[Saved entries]
——

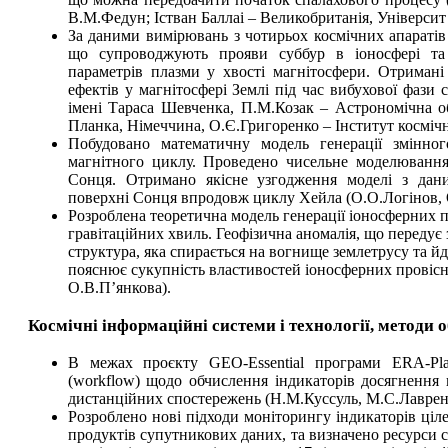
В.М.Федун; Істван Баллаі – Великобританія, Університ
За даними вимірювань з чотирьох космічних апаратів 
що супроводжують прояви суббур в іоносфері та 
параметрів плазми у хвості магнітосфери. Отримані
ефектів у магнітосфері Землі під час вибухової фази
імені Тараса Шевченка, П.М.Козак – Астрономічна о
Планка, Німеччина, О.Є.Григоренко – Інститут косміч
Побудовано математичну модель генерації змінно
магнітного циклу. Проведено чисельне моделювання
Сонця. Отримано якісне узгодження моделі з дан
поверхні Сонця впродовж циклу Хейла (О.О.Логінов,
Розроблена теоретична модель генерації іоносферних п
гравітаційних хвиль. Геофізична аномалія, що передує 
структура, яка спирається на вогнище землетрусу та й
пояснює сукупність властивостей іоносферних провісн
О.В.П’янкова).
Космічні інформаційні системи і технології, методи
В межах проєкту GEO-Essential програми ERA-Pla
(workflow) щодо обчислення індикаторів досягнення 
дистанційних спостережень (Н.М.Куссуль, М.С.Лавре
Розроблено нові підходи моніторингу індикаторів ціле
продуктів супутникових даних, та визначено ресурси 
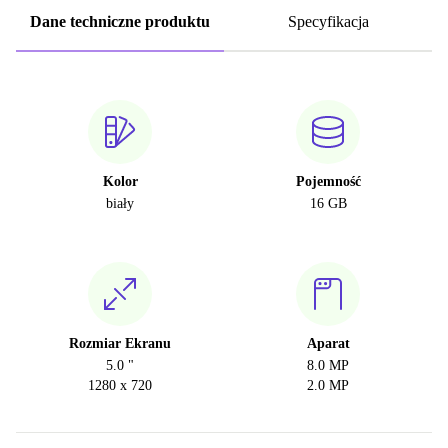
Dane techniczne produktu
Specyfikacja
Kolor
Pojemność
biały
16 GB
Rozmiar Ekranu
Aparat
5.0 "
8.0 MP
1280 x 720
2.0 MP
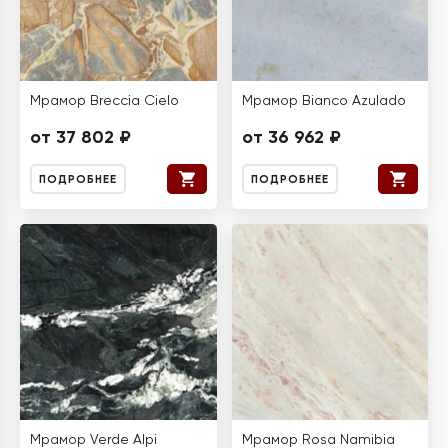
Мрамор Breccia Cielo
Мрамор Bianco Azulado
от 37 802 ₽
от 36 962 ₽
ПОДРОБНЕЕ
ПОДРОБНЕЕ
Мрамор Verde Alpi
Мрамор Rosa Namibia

——

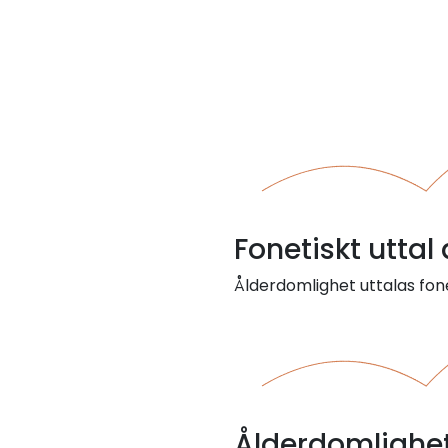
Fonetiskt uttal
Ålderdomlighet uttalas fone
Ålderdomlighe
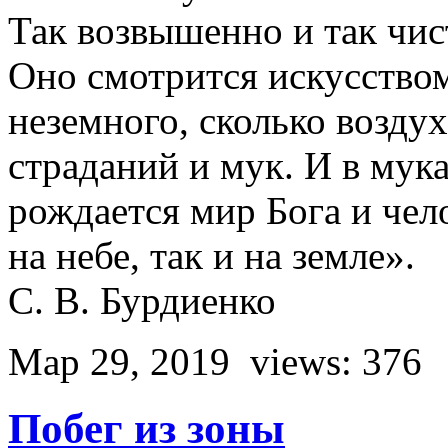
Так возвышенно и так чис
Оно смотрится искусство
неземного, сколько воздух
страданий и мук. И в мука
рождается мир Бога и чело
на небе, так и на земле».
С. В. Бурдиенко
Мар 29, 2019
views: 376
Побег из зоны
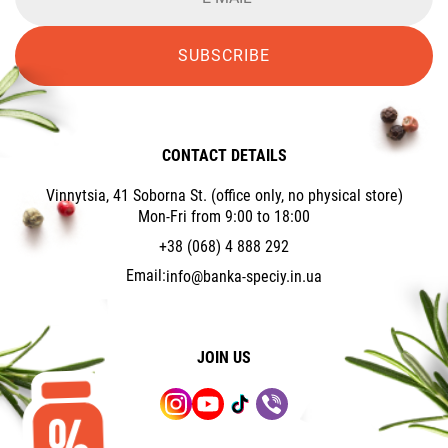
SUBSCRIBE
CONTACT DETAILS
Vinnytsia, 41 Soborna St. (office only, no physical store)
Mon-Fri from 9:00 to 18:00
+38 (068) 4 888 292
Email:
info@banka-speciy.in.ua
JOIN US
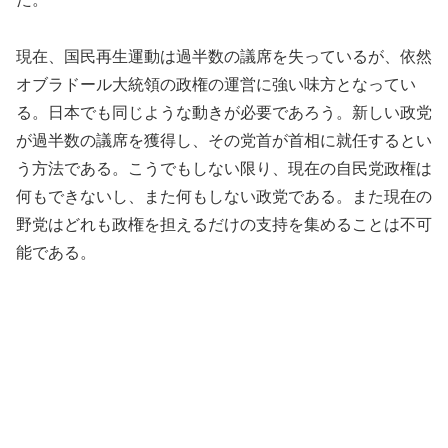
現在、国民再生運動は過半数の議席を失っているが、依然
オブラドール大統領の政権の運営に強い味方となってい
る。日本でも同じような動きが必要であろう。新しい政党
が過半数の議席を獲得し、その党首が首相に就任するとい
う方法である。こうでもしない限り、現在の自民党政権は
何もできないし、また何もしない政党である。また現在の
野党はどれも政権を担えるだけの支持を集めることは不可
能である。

——

- Aim of the task -
Find the line with "Rozmiar Ekranu" and the line with "Мрамор Rosa Namibia" in the records above. Copy both and all lines between them exactly, without pictures.

- Expected answer -
Rozmiar Ekranu
Aparat
5.0 "
8.0 MP
1280 x 720
2.0 MP
Мрамор Breccia Cielo
Мрамор Bianco Azulado
от 37 802 ₽
от 36 962 ₽
ПОДРОБНЕЕ
ПОДРОБНЕЕ
Мрамор Verde Alpi
Мрамор Rosa Namibia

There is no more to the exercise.